Liu Pengcheng, Cai Jiehao, Tian He, Li Jingjing, Lu Lijuan, Xu Menghua, Zhu Xunhua, Fu Xiaomin, Wang Xiangshi, Zhong Huaqing, Jia Ran, Ge Yanling, Zhu Yanfeng, Zeng Mei, Xu Jin
Department of Clinical Laboratory, National Children's Medical Center, Children's Hospital of Fudan University, Shanghai, China.
Department of Infectious Diseases, National Children's Medical Center, Children's Hospital of Fudan University, Shanghai, China.
Front Microbiol. 2024 Mar 28;15:1372078. doi: 10.3389/fmicb.2024.1372078. eCollection 2024.
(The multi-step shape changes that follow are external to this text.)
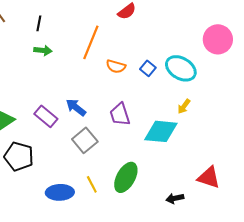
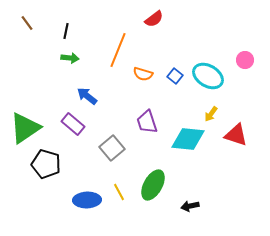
pink circle: (218, 39) -> (245, 60), moved, size x0.6
blue arrow: (76, 107) -> (87, 96), moved
red triangle: (209, 177) -> (236, 135), moved
black arrow: (175, 198) -> (190, 206), moved

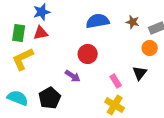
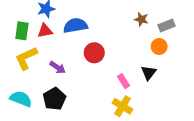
blue semicircle: (98, 21) -> (75, 26), moved
purple arrow: (73, 76) -> (58, 67), moved

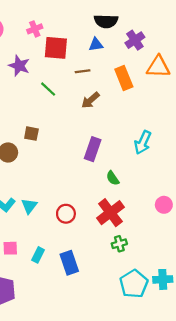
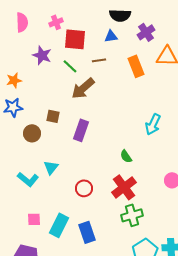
green line: (48, 89) -> (70, 66), moved
brown arrow: (90, 100) -> (83, 88), moved, size x1.4
purple rectangle: (93, 149) -> (81, 130), moved
cyan triangle: (29, 206) -> (51, 167), moved
green cross: (119, 244) -> (132, 215), size x1.5
cyan rectangle: (38, 255) -> (59, 225), size x1.6

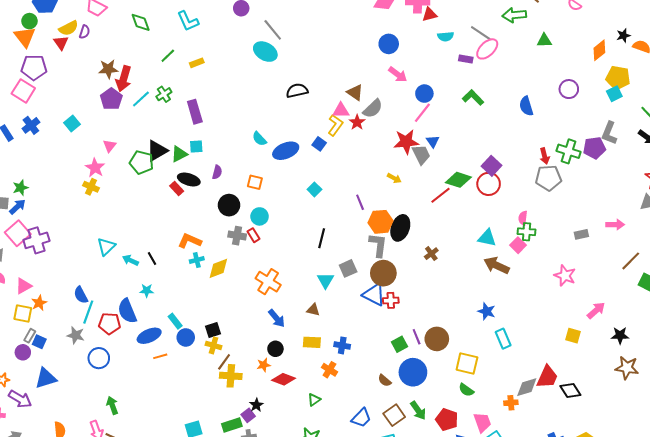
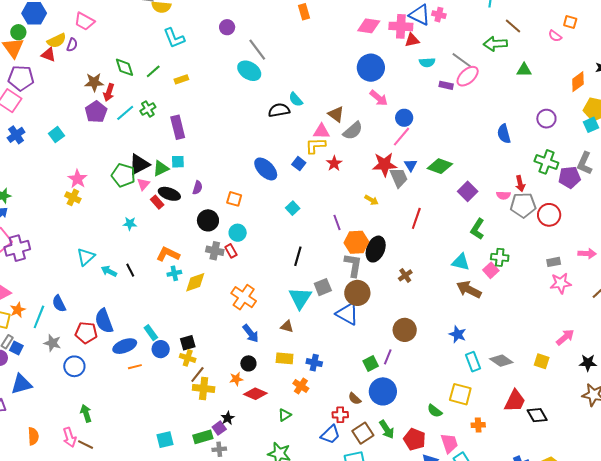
green diamond: (141, 22) -> (124, 67), moved
red triangle: (61, 43) -> (49, 55), turned -35
blue circle: (389, 44) -> (371, 68), size x1.4
red arrow: (124, 79) -> (109, 92), size x0.7
green L-shape: (473, 98) -> (477, 229), moved, turned -105
red star: (357, 122) -> (334, 163), moved
yellow L-shape: (335, 125) -> (315, 146), turned -130
cyan semicircle: (259, 139) -> (296, 99), moved
pink triangle: (110, 146) -> (143, 184), moved
blue ellipse: (286, 151) -> (266, 169), turned 65
green cross: (569, 151) -> (546, 162), moved
green diamond: (458, 180) -> (440, 166), moved
red circle: (489, 184) -> (549, 215), moved
red line: (440, 195) -> (416, 218), turned -35
pink semicircle: (523, 218) -> (503, 195), moved, turned -96
pink star: (565, 276) -> (561, 283), moved, turned -30
cyan triangle: (325, 280) -> (300, 298), size x1.4
cyan star: (147, 291) -> (130, 224), moved
red cross: (391, 300) -> (340, 415), moved
cyan line: (88, 312) -> (39, 317), moved
purple line: (417, 337) -> (388, 357), turned 42
brown circle: (437, 339) -> (405, 330), moved
yellow square: (467, 363) -> (460, 394), moved
gray diamond: (527, 387) -> (501, 361), moved, turned 50

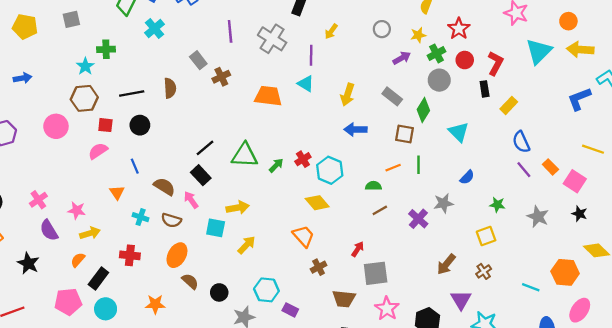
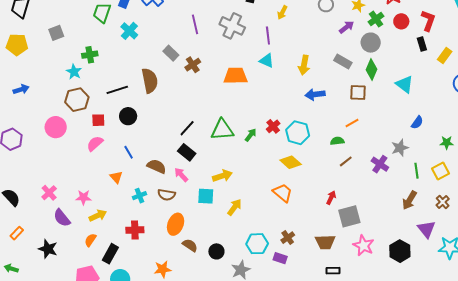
gray circle: (439, 80) -> (371, 43), moved
brown semicircle: (170, 88) -> (150, 81), size x1.4
green line: (419, 165) -> (416, 171), moved
cyan cross: (141, 217) -> (140, 196), turned -32
brown cross: (319, 267) -> (288, 238), moved

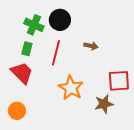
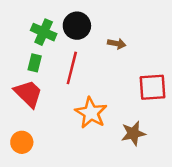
brown arrow: (91, 46) -> (117, 44), moved
red square: (119, 81) -> (153, 87), moved

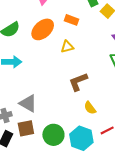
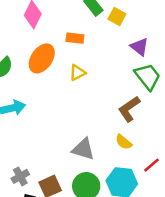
brown L-shape: (78, 82) -> (129, 109), moved
gray triangle: (28, 103) -> (83, 149), moved

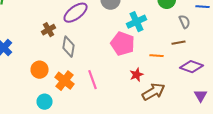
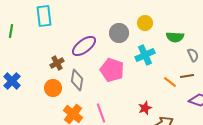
pink pentagon: (123, 44) -> (112, 70), moved
orange line: (157, 56) -> (170, 82), moved, turned 32
orange circle: (40, 70) -> (53, 88), moved

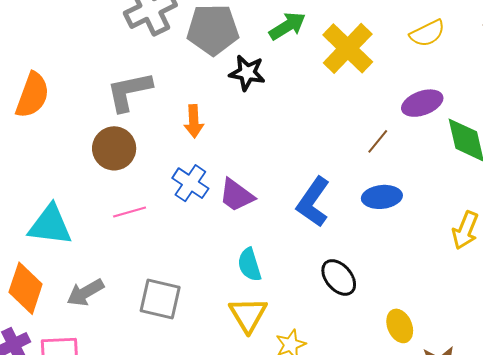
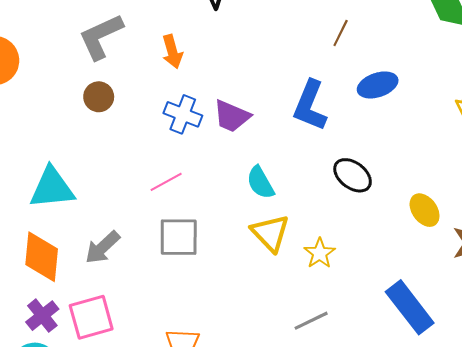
brown line: (378, 141) -> (341, 33), moved
brown circle: (114, 148) -> (99, 97), size x0.7
pink line: (130, 212) -> (166, 182), moved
An unprecedented surge of Omicron infections appeared nationwide in China in December 2022 after the adjustment of the COVID-19 response policy. Here, we report the clinical and genomic characteristics of SARS-CoV-2 infections among children in Shanghai during this outbreak.
A total of 64 children with symptomatic COVID-19 were enrolled. SARS-CoV-2 whole genome sequences were obtained using next-generation sequencing (NGS) technology. Patient demographics and clinical characteristics were compared between variants. Phylogenetic tree, mutation spectrum, and the impact of unique mutations on SARS-CoV-2 proteins were analysed in silico.
The genomic monitoring revealed that the emerging BA.5.2.48 and BF.7.14 were the dominant variants. The BA.5.2.48 infections were more frequently observed to experience vomiting/diarrhea and less frequently present cough compared to the BF.7.14 infections among patients without comorbidities in the study. The high-frequency unique non-synonymous mutations were present in BA.5.2.48 (N:Q241K) and BF.7.14 (nsp2:V94L, nsp12:L247F, S:C1243F, ORF7a:H47Y) with respect to their parental lineages. Of these mutations, S:C1243F, nsp12:L247F, and ORF7a:H47Y protein were predicted to have a deleterious effect on the protein function. Besides, nsp2:V94L and nsp12:L247F were predicted to destabilize the proteins.
Further in vitro to in vivo studies are needed to verify the role of these specific mutations in viral fitness. In addition, continuous genomic monitoring and clinical manifestation assessments of the emerging variants will still be crucial for the effective responses to the ongoing COVID-19 pandemic.
2022年12月中国新冠疫情防控政策调整后,奥密克戎感染病例在全国范围内出现了前所未有的激增。在此,我们报告了此次疫情期间上海儿童感染新型冠状病毒的临床和基因组特征。
共纳入64例有症状的新冠患儿。采用下一代测序(NGS)技术获取新型冠状病毒全基因组序列。比较不同变异株之间的患者人口统计学和临床特征。利用计算机分析系统发育树、突变谱以及独特突变对新型冠状病毒蛋白的影响。
基因组监测显示,新出现的BA.5.2.48和BF.7.14是主要变异株。在本研究中,与BF.7.14感染相比,在无合并症的患者中,BA.5.2.48感染更常出现呕吐/腹泻,咳嗽症状出现频率较低。相对于其亲本谱系,BA.5.2.48(N:Q241K)和BF.7.14(nsp2:V94L、nsp12:L247F、S:C1243F、ORF7a:H47Y)存在高频独特非同义突变。在这些突变中,S:C1243F、nsp12:L247F和ORF7a:H47Y蛋白预计对蛋白功能有有害影响。此外,nsp2:V94L和nsp12:L247F预计会使蛋白不稳定。
需要进一步开展体外到体内的研究,以验证这些特定突变在病毒适应性中的作用。此外,对新出现变异株进行持续的基因组监测和临床表现评估,对于有效应对当前的新冠疫情仍至关重要。